▼▼▼

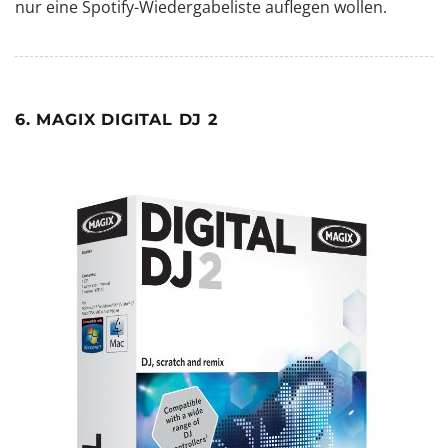
nur eine Spotify-Wiedergabeliste auflegen wollen.
6. MAGIX DIGITAL DJ 2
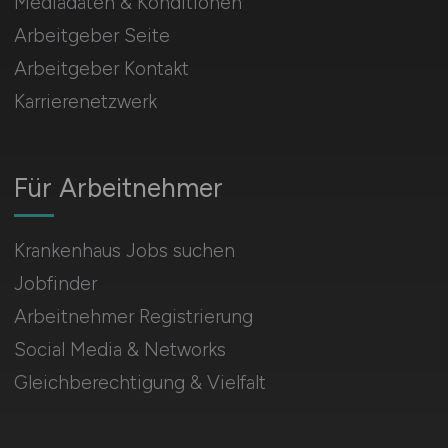
Mediadaten & Konditionen
Arbeitgeber Seite
Arbeitgeber Kontakt
Karrierenetzwerk
Für Arbeitnehmer
Krankenhaus Jobs suchen
Jobfinder
Arbeitnehmer Registrierung
Social Media & Networks
Gleichberechtigung & Vielfalt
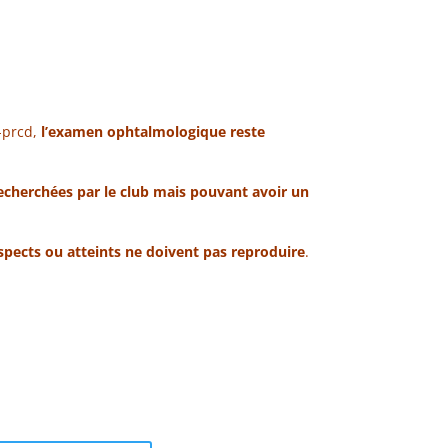
R-prcd,
l’examen ophtalmologique reste
recherchées par le club mais pouvant avoir un
spects ou atteints ne doivent pas reproduire
.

▲▲▲

## How to complete this task
Copy each line of the records that contains the word "Arbeitgeber".

## Answer
Arbeitgeber Seite
Arbeitgeber Kontakt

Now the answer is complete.